Therefore, the lower limit is: m - (t) (s_m) = 209.904 and the upper limit is: m + (t) (s_m) = 523.430. Therefore, the 95% confidence interval is: 209.904 <= μ <= 523.430.

Thus, the researcher can be 95% sure that the mean reading speed of high school graduates is between 209.904 and 523.430.

Summary of Computations

• Compute m = ∑X/N
• Compute s
• Compute σ_m = s/N^1/2
• Compute df = N-1
• Find t for these df using a t table
• Lower limit = m - t s_m
• Upper limit = m + t s_m
• Lower limit <= μ <= Upper limit

Assumptions:

• Normal distribution
• Scores are sampled randomly and are independent.

Discuss the issues surrounding selection of the appropriate sample size

It's all starting to become a little confusing. Which distribution do you use?

When a large sample size (generally larger than 30 samples) is used, a z-table can always be used to construct the confidence interval. It does not matter if the population distribution is normal or if the population variance is known. This is because the central limit theorem assures us that when the sample is large, the distribution of the sample mean is approximately normal. However, the t-statistic is more conservative because it tends to be greater than the z-statistic; therefore, using a t-statistic will result in a wider confidence interval.

If there is only a small sample size, a t-table has to be used to construct the confidence interval when the population distribution is normal and the population variance is not known.

If the population distribution is not normal, there is no way to construct a confidence interval from a small sample (even if the population variance is known).
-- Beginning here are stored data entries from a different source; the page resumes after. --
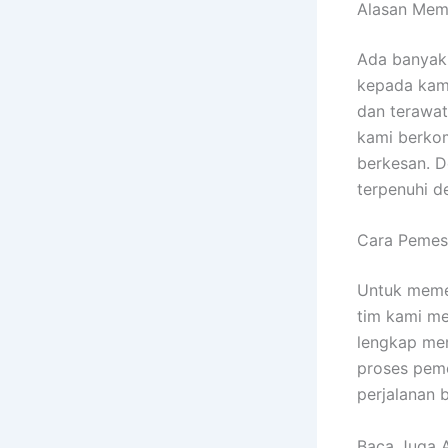
Alasan Memi
Ada banyak
kepada kam
dan terawat
kami berko
berkesan. D
terpenuhi d
Cara Pemes
Untuk meme
tim kami me
lengkap men
proses peme
perjalanan 
Baca Juga A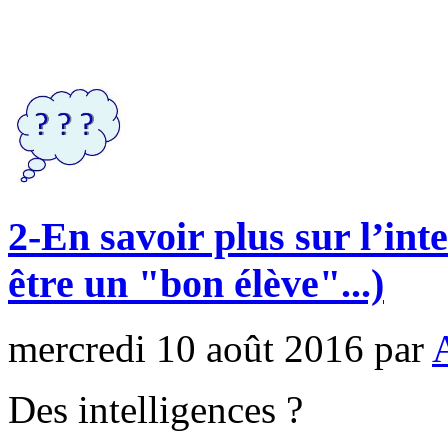
2-En savoir plus sur l’inte
être un "bon élève"...)
mercredi 10 août 2016
par
Des intelligences ?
Therefore, if all other factors are equal, you should try to select a sample larger than 30. The larger the sample size, the more precise the confidence interval.

In general, at least one of the following is needed:

• a normal distribution for the population
• a sample size that is greater than or equal to 30

If one or both of the above occur, a z-table or t-table is used, dependent upon whether σ is known or unknown. If neither of the above occurs, then the question cannot be answered.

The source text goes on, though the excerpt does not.